We investigate the brain pathways that underlie the generation and regulation of pain and emotion. We combine behavioral, psychological, physiological, and functional neuroimaging measures to model experiences of pain and emotion. Additionally, we test the effacacy of various treatments to modulate these experiences. We emphasize developing and using new analysis methods to gain a clearer picture systems-level interactions among of brain regions. We have developed techniques that include multilevel mediation, multivariate brain connectivity, and statistical learning to form predictive models of brain activity.
A specific approach that we are particularly excited about is the use of statistical learning (i.e., machine learning) to develop fMRI-based biomarkers for clinically relevant outcomes (e.g., pain) and subsequently test how psychological factors influence these biomarkers. In the area of pain, this approach could a) establish that a particular pattern of brain activity is diagnostic of physical pain, b) test whether the biomarker is specific to physical pain and/or particular types of pain, and c) test whether psychological manipulations such as placebo treatments and other clinical interventions influence the biomarker. Developing such biomarkers could thus advance pain research by providing objective, physiological correlates of pain in those who are unable to provide subjective reports, and could advance research in psychology by providing tests of psychological influences on the physical representation of pain at multiple levels of the neuraxis.

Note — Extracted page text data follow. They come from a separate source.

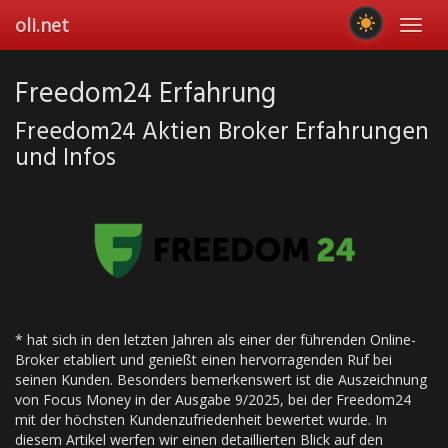
Skip
oli.net
Toggl
to
navig
main
content
Freedom24 Erfahrung
Freedom24 Aktien Broker Erfahrungen
und Infos
* hat sich in den letzten Jahren als einer der führenden Online-
Broker etabliert und genießt einen hervorragenden Ruf bei
seinen Kunden. Besonders bemerkenswert ist die Auszeichnung
von Focus Money in der Ausgabe 9/2025, bei der Freedom24
mit der höchsten Kundenzufriedenheit bewertet wurde. In
diesem Artikel werfen wir einen detaillierten Blick auf den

Our lab is also involved with integrative translational science. We use pattern recognition to develop generalizable measures of affective processes and understand how they are represented in the brain. We are working to integrate with large-scale neuroimaging data in order to contribute to population neuroscience. We are involved with clinical studies to develop and test novel psychological and behavioral/physiological interventions. Additionally, we investigate the nature of brain-body relationships, including autonomic responses and inflammation.